TRY IT:
Would you please transcribe the records below from the line with "Masks at 221×198." through their final line, exactly and with no other lines?

GIVEN DATA:
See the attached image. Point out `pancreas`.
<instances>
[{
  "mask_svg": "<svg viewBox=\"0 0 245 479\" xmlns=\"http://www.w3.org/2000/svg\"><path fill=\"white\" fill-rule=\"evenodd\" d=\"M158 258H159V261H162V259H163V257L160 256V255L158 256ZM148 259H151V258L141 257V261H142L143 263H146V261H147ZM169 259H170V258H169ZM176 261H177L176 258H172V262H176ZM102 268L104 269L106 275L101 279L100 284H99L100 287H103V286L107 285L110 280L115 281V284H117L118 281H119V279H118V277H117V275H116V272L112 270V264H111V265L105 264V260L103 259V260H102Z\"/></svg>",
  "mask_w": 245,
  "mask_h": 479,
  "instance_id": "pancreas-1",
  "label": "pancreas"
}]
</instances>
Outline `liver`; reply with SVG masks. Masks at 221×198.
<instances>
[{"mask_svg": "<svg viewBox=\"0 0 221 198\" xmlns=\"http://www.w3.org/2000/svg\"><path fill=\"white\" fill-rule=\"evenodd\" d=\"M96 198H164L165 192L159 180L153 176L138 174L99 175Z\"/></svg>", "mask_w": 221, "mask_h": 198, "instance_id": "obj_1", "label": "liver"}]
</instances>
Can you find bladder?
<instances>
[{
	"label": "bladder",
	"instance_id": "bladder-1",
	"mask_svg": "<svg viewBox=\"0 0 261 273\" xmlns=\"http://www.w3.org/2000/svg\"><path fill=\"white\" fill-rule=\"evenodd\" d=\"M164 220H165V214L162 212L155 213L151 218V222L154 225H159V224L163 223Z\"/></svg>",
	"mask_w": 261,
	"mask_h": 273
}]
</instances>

RESULT FOR THIS EXERCISE:
Outline `liver`; reply with SVG masks. Masks at 221×198.
<instances>
[{"mask_svg": "<svg viewBox=\"0 0 221 198\" xmlns=\"http://www.w3.org/2000/svg\"><path fill=\"white\" fill-rule=\"evenodd\" d=\"M96 198H164L165 192L159 180L153 176L138 174L99 175Z\"/></svg>", "mask_w": 221, "mask_h": 198, "instance_id": "obj_1", "label": "liver"}]
</instances>
Can you find bladder?
<instances>
[{
	"label": "bladder",
	"instance_id": "bladder-1",
	"mask_svg": "<svg viewBox=\"0 0 261 273\" xmlns=\"http://www.w3.org/2000/svg\"><path fill=\"white\" fill-rule=\"evenodd\" d=\"M164 220H165V214L162 212L155 213L151 218V222L154 225H159V224L163 223Z\"/></svg>",
	"mask_w": 261,
	"mask_h": 273
}]
</instances>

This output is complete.